◆ YOUR TASK: Please set down only the lines below starting with the line with "http://www.expoi.co.kr" and going on through the line with "CONTRABANDO EN CARRETERAS Y DEPÓSITOS", verbatim and without pictures.

Saved entries:
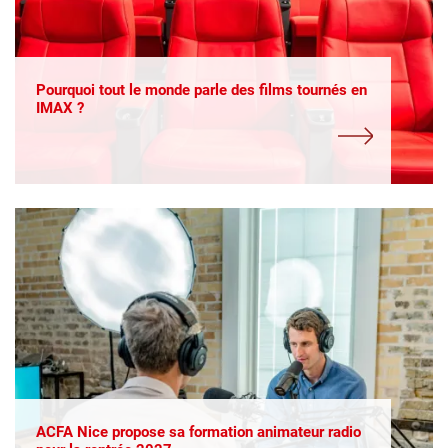
Pourquoi tout le monde parle des films tournés en
IMAX ?
ACFA Nice propose sa formation animateur radio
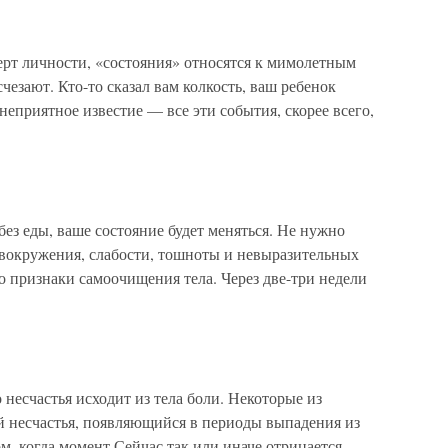
ерт личности, «состояния» относятся к мимолетным
счезают. Кто-то сказал вам колкость, ваш ребенок
неприятное известие — все эти события, скорее всего,
без еды, ваше состояние будет меняться. Не нужно
овокружения, слабости, тошноты и невыразительных
о признаки самоочищения тела. Через две-три недели
 несчастья исходит из тела боли. Некоторые из
 несчастья, появляющийся в периоды выпадения из
, когда момент Сейчас так или иначе отрицается.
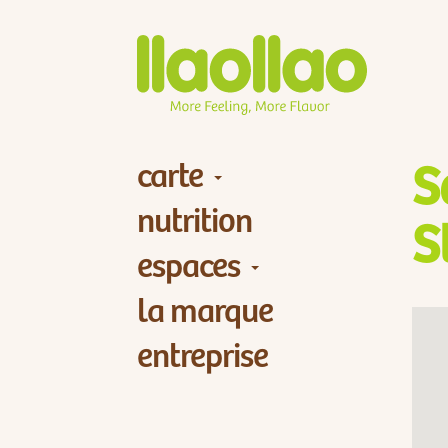
carte
S
nutrition
S
espaces
la marque
entreprise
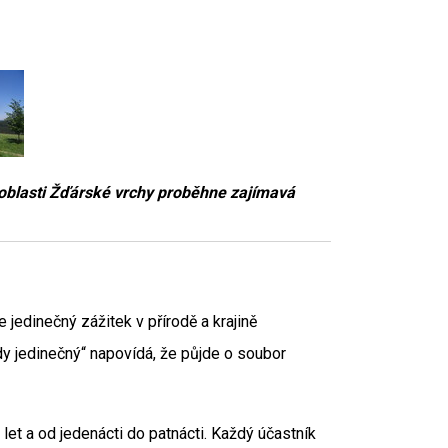
 oblasti Žďárské vrchy proběhne zajímavá
 jedinečný zážitek v přírodě a krajině
dy jedinečný“ napovídá, že půjde o soubor
let a od jedenácti do patnácti. Každý účastník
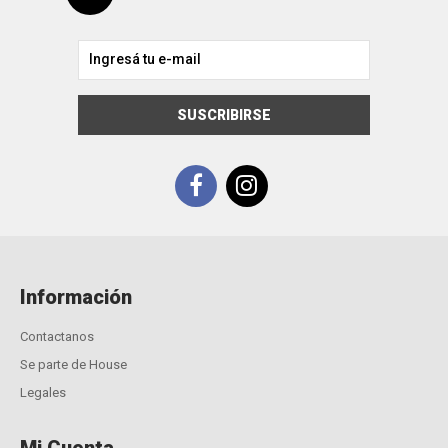
SUSCRIBIRSE
Información
Contactanos
Se parte de House
Legales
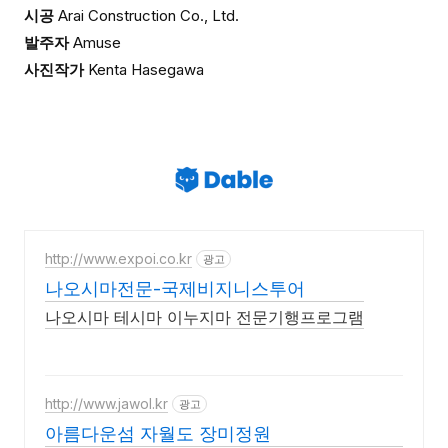
시공
Arai Construction Co., Ltd.
발주자
Amuse
사진작가
Kenta Hasegawa
http://www.expoi.co.kr
광고
나오시마전문-국제비지니스투어
나오시마 테시마 이누지마 전문기행프로그램
http://www.jawol.kr
광고
아름다운섬 자월도 장미정원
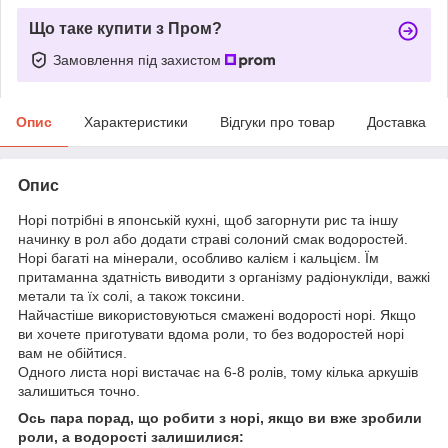
Що таке купити з Пром?
Замовлення під захистом
Опис
Характеристики
Відгуки про товар
Доставка
Опис
Норі потрібні в японській кухні, щоб загорнути рис та іншу
начинку в рол або додати страві солоний смак водоростей.
Норі багаті на мінерали, особливо калієм і кальцієм. Їм
притаманна здатність виводити з організму радіонукліди, важкі
метали та їх солі, а також токсини.
Найчастіше використовуються смажені водорості норі. Якщо
ви хочете приготувати вдома роли, то без водоростей норі
вам не обійтися.
Одного листа норі вистачає на 6-8 ролів, тому кілька аркушів
залишиться точно.
Ось пара порад, що робити з норі, якщо ви вже зробили
роли, а водорості залишилися:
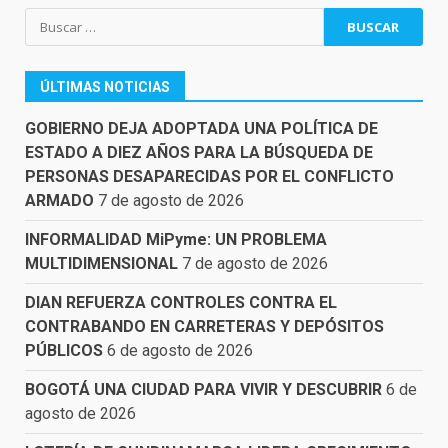
Buscar:
ÚLTIMAS NOTICIAS
GOBIERNO DEJA ADOPTADA UNA POLÍTICA DE
ESTADO A DIEZ AÑOS PARA LA BÚSQUEDA DE
PERSONAS DESAPARECIDAS POR EL CONFLICTO
ARMADO
7 de agosto de 2026
INFORMALIDAD MiPyme: UN PROBLEMA
MULTIDIMENSIONAL
7 de agosto de 2026
DIAN REFUERZA CONTROLES CONTRA EL
CONTRABANDO EN CARRETERAS Y DEPÓSITOS
PÚBLICOS
6 de agosto de 2026
BOGOTÁ UNA CIUDAD PARA VIVIR Y DESCUBRIR
6 de
agosto de 2026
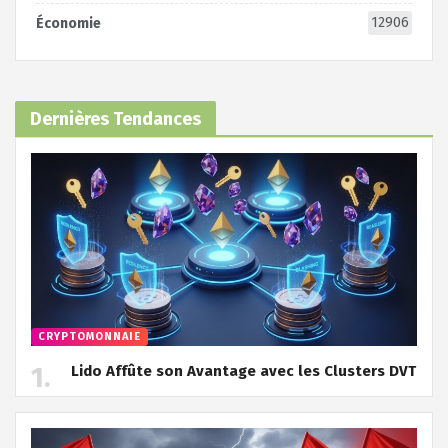
12906
Économie
Dernières Tendances
CRYPTOMONNAIE
Lido Affûte son Avantage avec les Clusters DVT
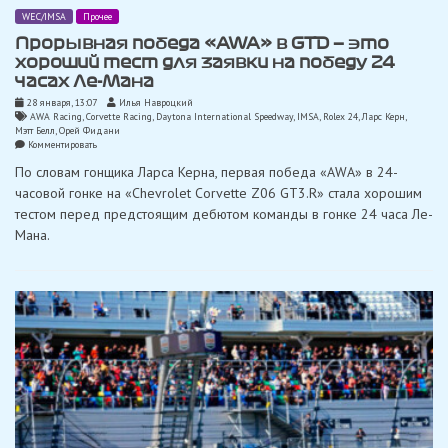
WEC/IMSA
Прочее
Прорывная победа «AWA» в GTD — это
хороший тест для заявки на победу 24
часах Ле-Мана
28 января, 13:07
Илья Навроцкий
AWA Racing
,
Corvette Racing
,
Daytona International Speedway
,
IMSA
,
Rolex 24
,
Ларс Керн
,
Мэтт Белл
,
Орей Фидани
on
Комментировать
Прорывная
По словам гонщика Ларса Керна, первая победа «AWA» в 24-
победа
«AWA»
часовой гонке на «Chevrolet Corvette Z06 GT3.R» стала хорошим
в
тестом перед предстоящим дебютом команды в гонке 24 часа Ле-
GTD
—
Мана.
это
хороший
тест
для
заявки
на
победу
24
часах
Ле-
Мана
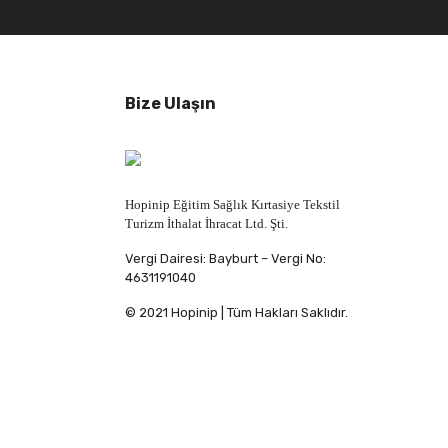
Bize Ulaşın
Hopinip Eğitim Sağlık Kırtasiye Tekstil
Turizm İthalat İhracat Ltd. Şti.
Vergi Dairesi: Bayburt – Vergi No:
4631191040
© 2021 Hopinip | Tüm Hakları Saklıdır.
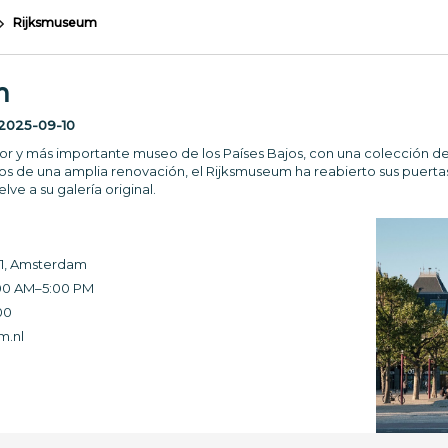
Rijksmuseum
m
2025-09-10
or y más importante museo de los Países Bajos, con una colección de
s de una amplia renovación, el Rijksmuseum ha reabierto sus puerta
e a su galería original.
1, Amsterdam
:00 AM–5:00 PM
00
m.nl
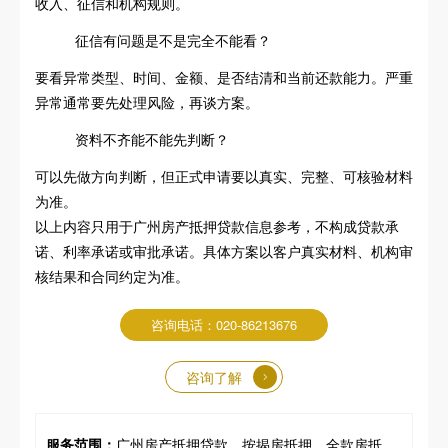
收入、征信和机构规则。
征信有问题是不是完全不能看？
要看异常类型、时间、金额、是否结清和当前还款能力。严重
异常通常要先处理风险，再谈方案。
资料不齐能不能先判断？
可以先做方向判断，但正式申请要以真实、完整、可核验材料
为准。
以上内容只用于广州房产抵押贷款信息参考，不构成贷款承
诺、利率承诺或审批承诺。具体方案以客户真实材料、机构审
核结果和合同约定为准。
咨询电话：020-86213676
咨询了解
服务范围：
广州房产抵押贷款、按揭房抵押、全款房抵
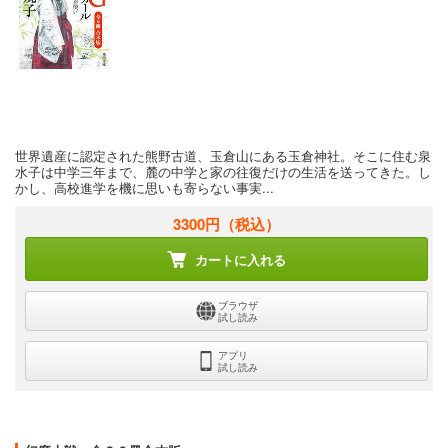
世界遺産に認定された熊野古道、玉倉山にある玉倉神社。そこに住む泉
水子は中学三年まで、麓の中学と家の往復だけの生活を送ってきた。し
かし、高校進学を機に思いも寄らない事実...
3300円
（税込）
カートに入れる
ブラウザ
試し読み
アプリ
試し読み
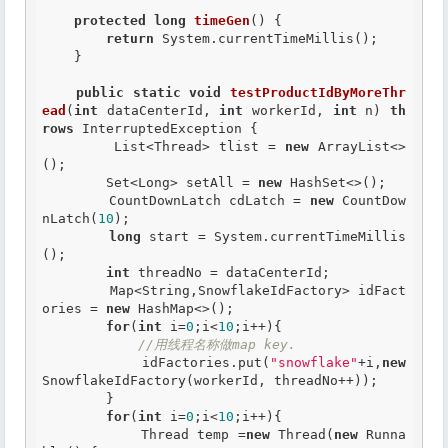
protected
long
timeGen
() {

return
 System.currentTimeMillis();

    }

public
static
void
testProductIdByMoreThr
ead
(
int
 dataCenterId, 
int
 workerId, 
int
 n) 
th
rows
 InterruptedException {

        List<Thread> tlist = 
new
 ArrayList<>
();

        Set<Long> setAll = 
new
 HashSet<>();

        CountDownLatch cdLatch = 
new
 CountDow
nLatch(
10
);

long
 start = System.currentTimeMillis
();

int
 threadNo = dataCenterId;

        Map<String,SnowflakeIdFactory> idFact
ories = 
new
 HashMap<>();

for
(
int
 i=
0
;i<
10
;i++){

//用线程名称做map key.
            idFactories.put(
"snowflake"
+i,
new
SnowflakeIdFactory(workerId, threadNo++));

        }

for
(
int
 i=
0
;i<
10
;i++){

            Thread temp =
new
 Thread(
new
 Runna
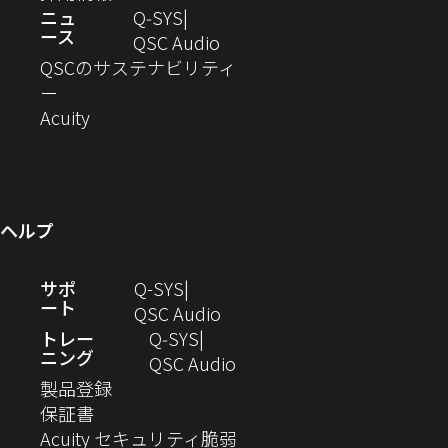
ウ
開
ン
ィ
い
し
ウ
ニュ
Q‑SYS
で
ース
ド
ン
ウ
い
ィ
（新
QSC Audio
開
き
ウ
ド
ィ
ウ
ン
し
QSCのサステナビリティ
き
ま
（新
で
ウ
ン
ィ
ド
い
ー
ま
し
開
（新
で
ド
ン
ウ
ウ
Acuity
す）
す）
い
き
し
開
ウ
ド
で
ィ
ウ
ま
い
き
で
ウ
開
ン
ィ
す）
ウ
ま
開
で
き
ド
ン
ィ
す）
き
開
ま
ウ
ヘルプ
ド
ン
ま
き
す）
で
ウ
ド
す）
ま
開
（新
サポ
Q-SYS
で
ウ
す）
き
ート
し
（新
QSC Audio
開
で
ま
い
し
トレー
Q‑SYS
き
開
す）
ニング
ウ
い
（新
QSC Audio
ま
き
（新
ィ
ウ
し
製品登録
す）
ま
（新
し
ン
ィ
い
保証書
す）
し
い
ド
ン
ウ
Acuity セキュリティ脆弱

◆ RESULT FOR THIS EXERCISE:
http://www.expoi.co.kr
광고
나오시마전문-국제비지니스투어
나오시마 테시마 이누지마 전문기행프로그램
http://www.jawol.kr
광고
아름다운섬 자월도 장미정원
Що таке купити з Пром?
Замовлення під захистом
Опис
Характеристики
Відгуки про товар
Доставка
Опис
Норі потрібні в японській кухні, щоб загорнути рис та іншу
начинку в рол або додати страві солоний смак водоростей.
Норі багаті на мінерали, особливо калієм і кальцієм. Їм
притаманна здатність виводити з організму радіонукліди, важкі
метали та їх солі, а також токсини.
Найчастіше використовуються смажені водорості норі. Якщо
ви хочете приготувати вдома роли, то без водоростей норі
вам не обійтися.
Одного листа норі вистачає на 6-8 ролів, тому кілька аркушів
залишиться точно.
Ось пара порад, що робити з норі, якщо ви вже зробили
роли, а водорості залишилися:
Buscar:
ÚLTIMAS NOTICIAS
GOBIERNO DEJA ADOPTADA UNA POLÍTICA DE
ESTADO A DIEZ AÑOS PARA LA BÚSQUEDA DE
PERSONAS DESAPARECIDAS POR EL CONFLICTO
ARMADO
7 de agosto de 2026
INFORMALIDAD MiPyme: UN PROBLEMA
MULTIDIMENSIONAL
7 de agosto de 2026
DIAN REFUERZA CONTROLES CONTRA EL
CONTRABANDO EN CARRETERAS Y DEPÓSITOS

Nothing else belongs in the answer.